**Saved entries:**
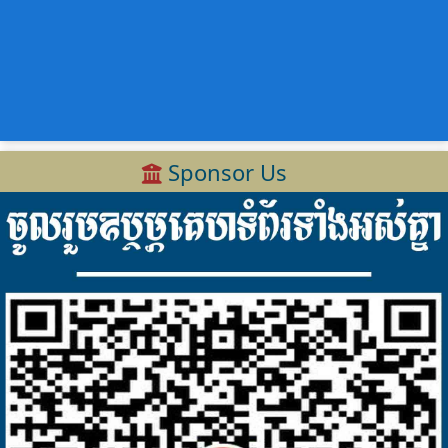
Sponsor Us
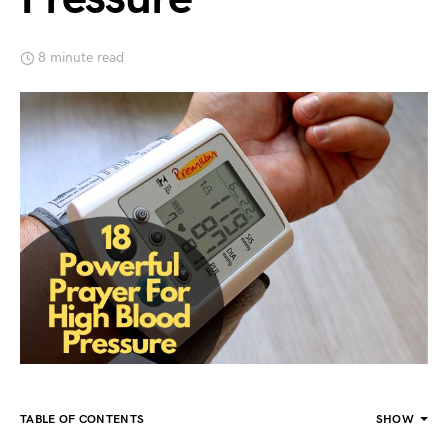
8 minute read
TABLE OF CONTENTS
SHOW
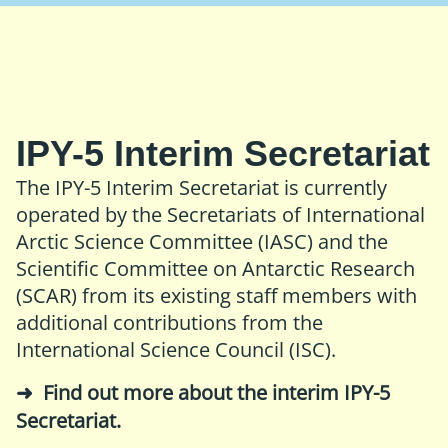
IPY-5 Interim Secretariat
The IPY-5 Interim Secretariat is currently
operated by the Secretariats of
International
Arctic Science Committee (IASC)
and the
Scientific Committee on Antarctic Research
(SCAR)
from its existing staff members with
additional contributions from the
International Science Council (ISC)
.
Find out more about the interim IPY-5
Secretariat
.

**Task instructions:** Write out each entry exactly; any pictures stay out of the copy.

**Task output:**
Sponsor Us
8 minute read
TABLE OF CONTENTS
SHOW
IPY-5 Interim Secretariat
The IPY-5 Interim Secretariat is currently
operated by the Secretariats of
International
Arctic Science Committee (IASC)
and the
Scientific Committee on Antarctic Research
(SCAR)
from its existing staff members with
additional contributions from the
International Science Council (ISC)
.
Find out more about the interim IPY-5
Secretariat
.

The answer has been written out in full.